### [Data records]
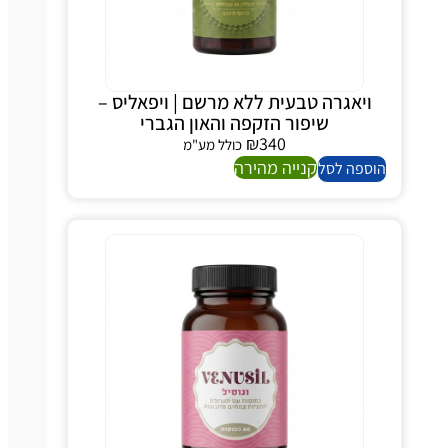
ויאגרה טבעית ללא מרשם | ויפאליס –
שיפור הזקפה והאון הגברי
₪
340
כולל מע"מ
קנייה מהירה
ספה לסל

### [EXERCISE REQUIREMENTS]
The records above are to be set down exactly as written, with no images.

### [TASK RESPONSE]
ויאגרה טבעית ללא מרשם | ויפאליס –
שיפור הזקפה והאון הגברי
₪
340
כולל מע"מ
קנייה מהירה
ספה לסל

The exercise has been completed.